## YOUR GOAL
Using the records below, quote only the span that opens with the line containing "All Sign Ins" and closes with the line containing "Skip the drive-thru: five-minute swaps", exactly and inclusively.

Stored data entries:
——————————

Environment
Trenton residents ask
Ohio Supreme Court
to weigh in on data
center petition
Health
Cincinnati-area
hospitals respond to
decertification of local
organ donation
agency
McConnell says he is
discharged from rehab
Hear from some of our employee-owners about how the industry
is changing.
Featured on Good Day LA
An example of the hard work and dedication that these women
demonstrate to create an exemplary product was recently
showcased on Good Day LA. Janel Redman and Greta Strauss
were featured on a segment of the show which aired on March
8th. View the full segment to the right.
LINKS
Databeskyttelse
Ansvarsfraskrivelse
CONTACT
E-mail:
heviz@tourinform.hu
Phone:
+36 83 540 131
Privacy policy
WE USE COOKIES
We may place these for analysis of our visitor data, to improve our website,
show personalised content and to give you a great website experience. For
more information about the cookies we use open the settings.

——————————

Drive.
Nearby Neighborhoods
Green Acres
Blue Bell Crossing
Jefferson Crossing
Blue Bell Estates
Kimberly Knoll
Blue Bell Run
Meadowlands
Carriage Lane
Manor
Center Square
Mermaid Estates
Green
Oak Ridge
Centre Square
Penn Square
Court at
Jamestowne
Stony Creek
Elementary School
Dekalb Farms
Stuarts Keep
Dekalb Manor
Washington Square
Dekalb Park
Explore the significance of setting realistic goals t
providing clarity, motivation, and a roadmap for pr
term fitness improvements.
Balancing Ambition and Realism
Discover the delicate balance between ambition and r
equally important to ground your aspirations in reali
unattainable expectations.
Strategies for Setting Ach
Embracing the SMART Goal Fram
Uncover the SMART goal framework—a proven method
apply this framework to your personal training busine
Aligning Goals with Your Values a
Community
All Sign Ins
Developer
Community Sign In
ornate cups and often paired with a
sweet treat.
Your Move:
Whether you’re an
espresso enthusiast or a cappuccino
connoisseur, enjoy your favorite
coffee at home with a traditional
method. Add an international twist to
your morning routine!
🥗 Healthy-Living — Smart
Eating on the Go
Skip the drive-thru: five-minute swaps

——————————

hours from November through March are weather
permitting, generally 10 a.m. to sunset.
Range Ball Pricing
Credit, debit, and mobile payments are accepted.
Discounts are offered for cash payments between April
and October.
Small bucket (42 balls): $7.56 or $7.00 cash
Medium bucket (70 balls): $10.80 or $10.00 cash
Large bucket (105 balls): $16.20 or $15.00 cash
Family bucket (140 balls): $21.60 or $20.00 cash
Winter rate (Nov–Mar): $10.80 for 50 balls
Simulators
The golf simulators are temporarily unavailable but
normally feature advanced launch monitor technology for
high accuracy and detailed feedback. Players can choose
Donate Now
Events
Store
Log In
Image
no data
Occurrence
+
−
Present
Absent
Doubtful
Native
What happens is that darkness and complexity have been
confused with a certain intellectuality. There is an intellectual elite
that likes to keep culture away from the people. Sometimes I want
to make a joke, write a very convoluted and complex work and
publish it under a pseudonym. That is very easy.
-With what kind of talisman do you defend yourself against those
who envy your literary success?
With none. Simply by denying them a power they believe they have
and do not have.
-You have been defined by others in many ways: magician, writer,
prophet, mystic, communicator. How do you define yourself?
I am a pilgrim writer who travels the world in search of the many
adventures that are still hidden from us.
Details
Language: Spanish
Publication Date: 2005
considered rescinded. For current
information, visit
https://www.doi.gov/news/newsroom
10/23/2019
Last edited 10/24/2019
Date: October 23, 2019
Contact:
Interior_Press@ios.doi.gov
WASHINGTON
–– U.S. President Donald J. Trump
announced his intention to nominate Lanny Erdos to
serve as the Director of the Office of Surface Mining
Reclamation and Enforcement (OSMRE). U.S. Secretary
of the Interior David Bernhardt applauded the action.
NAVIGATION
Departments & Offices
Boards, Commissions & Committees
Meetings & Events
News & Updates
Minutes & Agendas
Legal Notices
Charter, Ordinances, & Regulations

——————————

## SOLUTION TO THIS TASK
All Sign Ins
Developer
Community Sign In
ornate cups and often paired with a
sweet treat.
Your Move:
Whether you’re an
espresso enthusiast or a cappuccino
connoisseur, enjoy your favorite
coffee at home with a traditional
method. Add an international twist to
your morning routine!
🥗 Healthy-Living — Smart
Eating on the Go
Skip the drive-thru: five-minute swaps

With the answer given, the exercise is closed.